The research work demonstrated that the several mutations in the genes controlling the CDK4/6 activity were neither needed nor adequate for CDK4/6 activation. The researchers observed that the CDK4 activity was optimally quantified through Rb phosphorylation measurements, thereby establishing a promising measure for selecting patients in CDK inhibitor clinical trials.

Immunotherapy insights

Furthermore, the researchers gained a crucial understanding of the effectiveness of immunotherapy. PD-1 inhibitors target the communication between PD-1 and PD-L1, which are both immune checkpoints; however, success rates of immunotherapy are rather low, even when the expression of PD-L1 is used for selecting patients.

The team also analyzed tumors that have high expression of the PD-L1 immune checkpoint and learned that when a tumor overexpresses this immune checkpoint, it also upregulates other kinds of immune checkpoints, thus enabling the tumor growth in spite of using PD-1 inhibitors.

Such an observation indicates that both the PD-1 and PD-L1 immune checkpoints, stimulated tumors with hot immune environments, may need numerous types of immunotherapy, which focus on different types of immune checkpoint proteins, to be effective.

On the other hand, tumors with cold immune environments are not exactly good targets for immunotherapy. Analysis of how a tumor turns into an immune-cold tumor demonstrated that the issue is caused by a defect in its antigen presentation pathway, in which numerous crucial gene constituents of the antigen presentation pathway were removed.

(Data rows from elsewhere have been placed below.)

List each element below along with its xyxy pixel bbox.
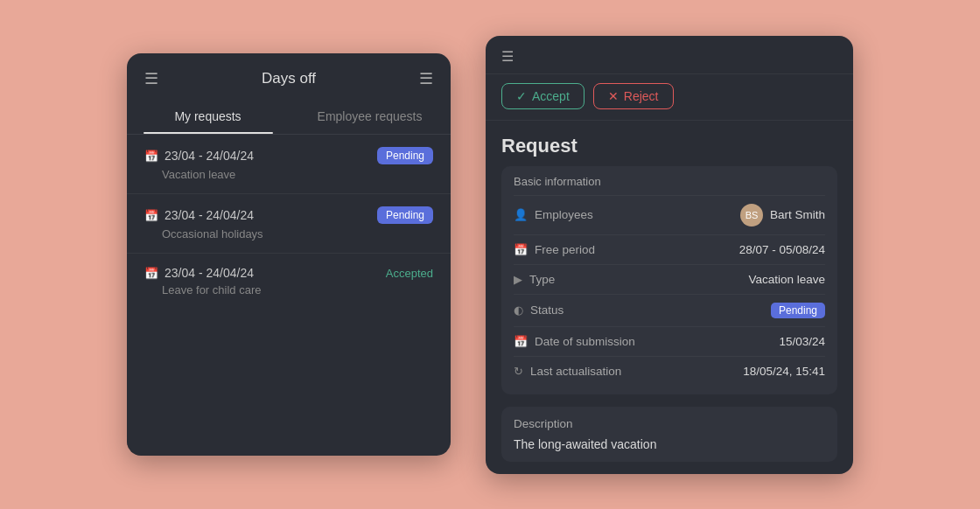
tabs: My requests Employee requests xyxy=(127,101,451,135)
info-row-status: ◐ Status Pending xyxy=(514,295,825,327)
calendar-icon: 📅 xyxy=(144,209,158,222)
description-label: Description xyxy=(514,417,825,430)
field-label-actualisation: ↻ Last actualisation xyxy=(514,365,621,378)
request-date: 📅 23/04 - 24/04/24 xyxy=(144,266,254,280)
right-header: ☰ xyxy=(486,36,853,74)
accept-label: Accept xyxy=(532,89,570,103)
calendar-icon: 📅 xyxy=(144,267,158,280)
person-icon: 👤 xyxy=(514,208,528,221)
info-row-employees: 👤 Employees BS Bart Smith xyxy=(514,196,825,235)
request-type: Occasional holidays xyxy=(162,227,433,241)
request-date: 📅 23/04 - 24/04/24 xyxy=(144,149,254,163)
type-icon: ▶ xyxy=(514,273,522,286)
field-value-type: Vacation leave xyxy=(748,273,825,286)
panel-header: ☰ Days off ☰ xyxy=(127,53,451,101)
field-label-employees: 👤 Employees xyxy=(514,208,593,221)
filter-icon[interactable]: ☰ xyxy=(419,69,433,88)
info-row-free-period: 📅 Free period 28/07 - 05/08/24 xyxy=(514,235,825,265)
field-value-employees: BS Bart Smith xyxy=(740,204,825,227)
list-item[interactable]: 📅 23/04 - 24/04/24 Pending Occasional ho… xyxy=(127,194,451,254)
x-icon: ✕ xyxy=(608,89,619,103)
status-badge: Pending xyxy=(377,147,433,164)
field-label-submission: 📅 Date of submission xyxy=(514,335,635,348)
field-value-status: Pending xyxy=(771,303,825,318)
avatar: BS xyxy=(740,204,763,227)
info-row-actualisation: ↻ Last actualisation 18/05/24, 15:41 xyxy=(514,357,825,386)
field-label-type: ▶ Type xyxy=(514,273,555,286)
action-bar: ✓ Accept ✕ Reject xyxy=(486,74,853,121)
calendar-icon: 📅 xyxy=(514,335,528,348)
refresh-icon: ↻ xyxy=(514,365,523,378)
check-icon: ✓ xyxy=(516,89,527,103)
description-section: Description The long-awaited vacation xyxy=(501,407,837,462)
field-value-actualisation: 18/05/24, 15:41 xyxy=(743,365,825,378)
list-item[interactable]: 📅 23/04 - 24/04/24 Pending Vacation leav… xyxy=(127,135,451,194)
info-row-type: ▶ Type Vacation leave xyxy=(514,265,825,295)
description-text: The long-awaited vacation xyxy=(514,437,825,451)
hamburger-icon[interactable]: ☰ xyxy=(144,69,158,88)
panel-title: Days off xyxy=(262,70,316,87)
calendar-icon: 📅 xyxy=(144,150,158,163)
status-icon: ◐ xyxy=(514,303,523,317)
request-type: Leave for child care xyxy=(162,283,433,296)
reject-label: Reject xyxy=(624,89,659,103)
field-label-free-period: 📅 Free period xyxy=(514,243,595,256)
status-badge: Accepted xyxy=(386,267,433,280)
hamburger-icon[interactable]: ☰ xyxy=(501,49,514,64)
request-type: Vacation leave xyxy=(162,168,433,181)
status-badge: Pending xyxy=(771,303,825,318)
left-panel: ☰ Days off ☰ My requests Employee reques… xyxy=(127,53,451,456)
reject-button[interactable]: ✕ Reject xyxy=(593,83,674,109)
field-value-submission: 15/03/24 xyxy=(779,335,825,348)
tab-employee-requests[interactable]: Employee requests xyxy=(289,101,451,134)
request-date: 📅 23/04 - 24/04/24 xyxy=(144,208,254,222)
basic-info-label: Basic information xyxy=(514,175,825,196)
tab-my-requests[interactable]: My requests xyxy=(127,101,289,134)
list-item[interactable]: 📅 23/04 - 24/04/24 Accepted Leave for ch… xyxy=(127,254,451,309)
field-value-free-period: 28/07 - 05/08/24 xyxy=(739,243,825,256)
basic-info-section: Basic information 👤 Employees BS Bart Sm… xyxy=(501,166,837,394)
accept-button[interactable]: ✓ Accept xyxy=(501,83,584,109)
right-panel: ☰ ✓ Accept ✕ Reject Request Basic inform… xyxy=(486,36,853,474)
field-label-status: ◐ Status xyxy=(514,303,564,317)
request-list: 📅 23/04 - 24/04/24 Pending Vacation leav… xyxy=(127,135,451,309)
calendar-icon: 📅 xyxy=(514,243,528,256)
request-title: Request xyxy=(486,121,853,166)
status-badge: Pending xyxy=(377,206,433,224)
info-row-submission: 📅 Date of submission 15/03/24 xyxy=(514,327,825,357)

Therefore, while tumor antigens are being expressed, the immune system is unable to detect them on the cell surface and thus fails to trigger the defense system of the body against the tumor. Such deletions could serve as effective targets for upcoming treatments.

This study extends our biological understanding of HPV-negative HNSCCs and generates therapeutic hypotheses that may serve as the basis for future studies and clinical trials toward molecularly-guided precision medicine treatment of this aggressive cancer type.”

Dr Daniel W. Chan, Study Co-Corresponding Author and Director, Center for Biomarker Discovery and Translation, Johns Hopkins University School of Medicine

Dr Chan is also a professor of pathology and oncology at Johns Hopkins.

Journal reference:

Huang, C., et al. (2020) Proteogenomic insights into the biology and treatment of HPV-negative head and neck squamous cell carcinoma. Cancer Cell.


The opinions expressed here are the views of the writer and do not necessarily reflect the views and opinions of AZoLifeSciences.